Global, Insight

Google Health combines large language models with AI vision encoders for X-rays

Google Health has shared an update on their work to build “lightweight, multimodal generative AI models for medical imaging” which uses a combination of large language models (LLMs) and vision encoders for X-rays.

Researchers have noted that the work forms “an initial step towards a general purpose X-ray artificial intelligence system” and suggest “LLM-aligned multimodal models can unlock the value of chest X-rays paired with radiology reports to solve a variety of previously challenging tasks”.

Capable of processing both images and text, the AI models are said to be well-suited for tasks such as disease classification, semantic search, and radiology report verification. They build on prior work to combine or ‘graft’ a vision encoder with a frozen large language model in order to perform a range of vision-language tasks relevant to medical imaging.

In order to train the models, images were paired with corresponding free-text radiology reports to allow the models to learn “the subtle nuances of medical imaging that would be difficult to capture with traditional binary labels”.

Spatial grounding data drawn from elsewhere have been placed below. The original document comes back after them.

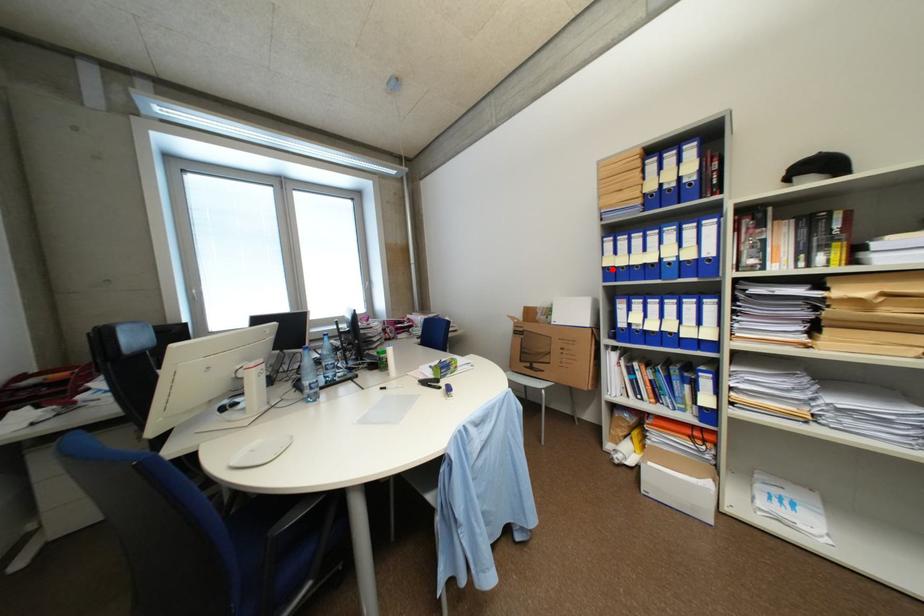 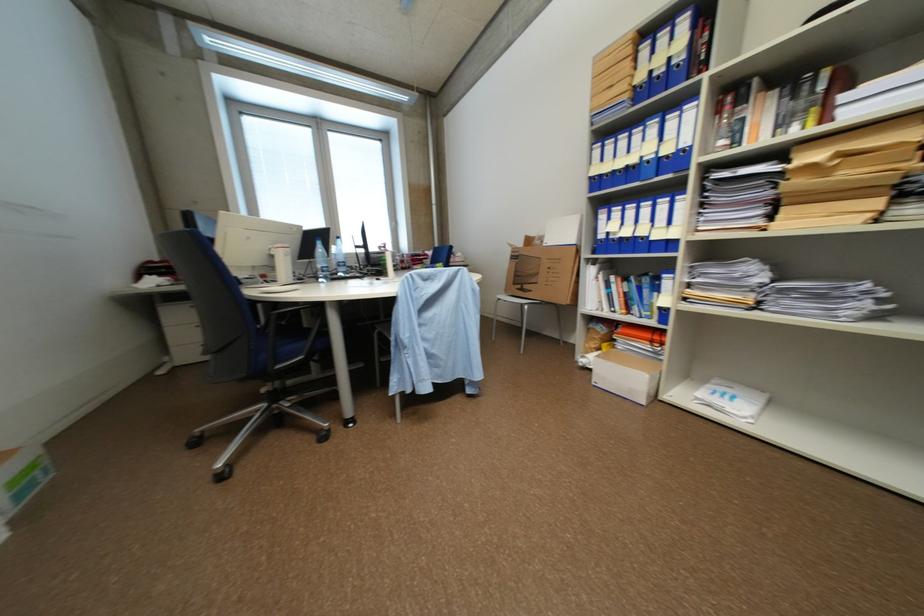 Locate, in the second image, the point that corresponds to the highlighted location in the first image.

(600, 180) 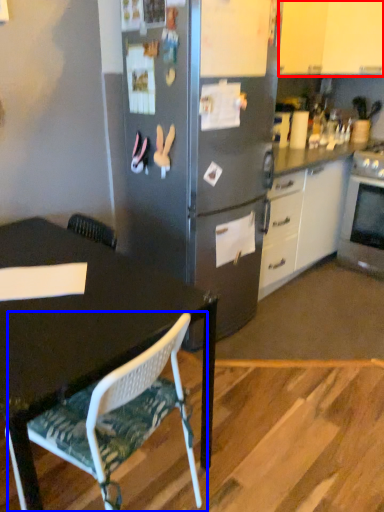 Question: Among these objects, which one is farthest to the camera, cabinetry (highlighted by a red box) or chair (highlighted by a blue box)?

Choices:
 (A) cabinetry
 (B) chair

Answer: (A) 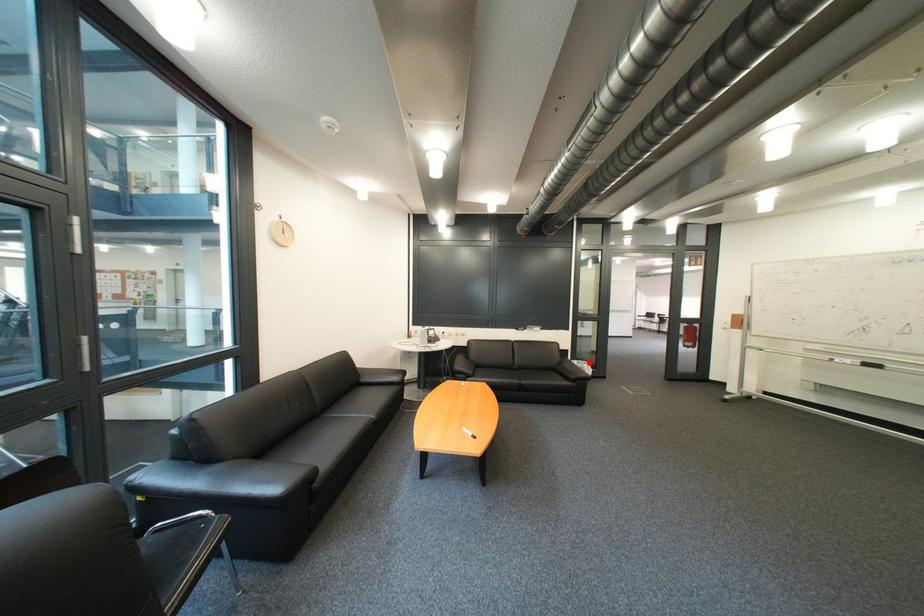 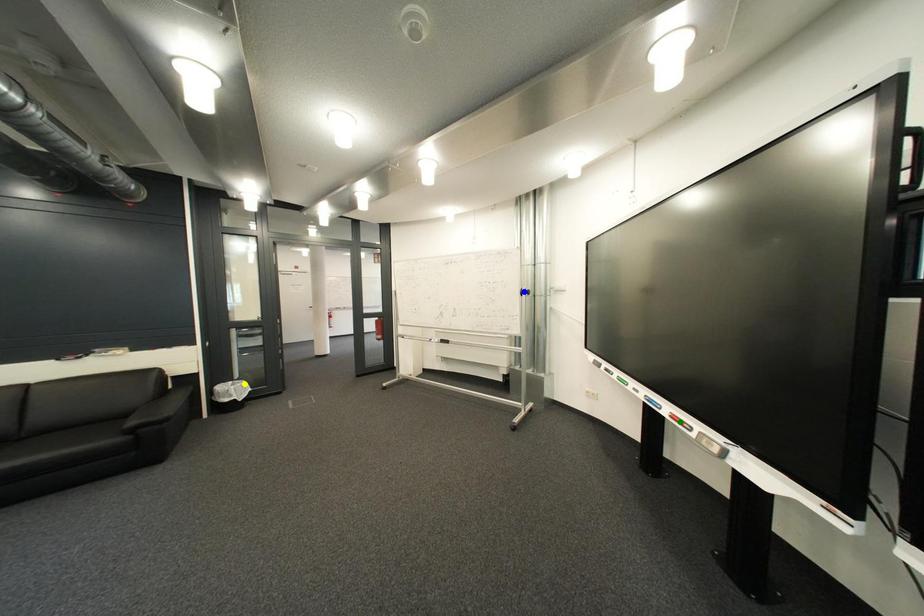 Question: I am providing you with two images of the same scene from different viewpoints. A red point is marked on the first image. You are given multiple points on the second image. Can you choose the point in image 2 that corresponds to the point in image 1?

Choices:
 (A) green point
 (B) blue point
 (C) yellow point

Answer: (C)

Christopher Kelly, clinical research scientist at Google, has commented that the use of images and free-text radiology reports to train the models “reduces many barriers, helps unlock the value of routinely collected medical imaging, and allows us to capture richer nuance beyond a simple binary label.”

In a research paper on the topics, the authors have shared a number of key advantages to ELIXR; firstly, they note that it “achieves state-of-the-art performance for zero-shot classification, data-efficient classification, and semantic search of thoracic conditions across a range of datasets”.

Secondly, adapting an image encoder to a large language model is “a fast and resource-efficient method of training compared to full fine-tuning of an LLM”; the researchers point out that building models on top of ELIXR can be “done rapidly to prototype new use cases, adapt to distribution shifts with a small amount of new training data, or use alternative publicly available LLMs”.

The third key advantage focuses on the potential that ELIXR’s combination of imaging and text has for a new generation of medical AI applications; the researchers note that whilst their study has demonstrated semantic search, visual question answering, and radiology report quality assurance, there are “countless potential applications across the medical domain that can be addressed using the proposed multimodal framework”.

The authors also reiterate the benefit of ELIXR using free-text radiology reports and images for training, noting that the use of routinely collected medical data means that AI systems can be developed “at a far greater scale and at lower overall cost than previously possible”.

At the start of the year, we covered how a team from Google Research and DeepMind published their evaluation of an AI application used to understand and generate language in a clinical context.

In November, we heard how Google Health and MEDITECH extended a pilot that embeds Google search and summarisation capabilities into the clinical workflow of an electronic health record.

In wider news around artificial intelligence, June saw the announcement of £21 million in funding for AI technologies across the NHS with the aim of speeding up diagnosis for conditions such as cancers, strokes and heart conditions.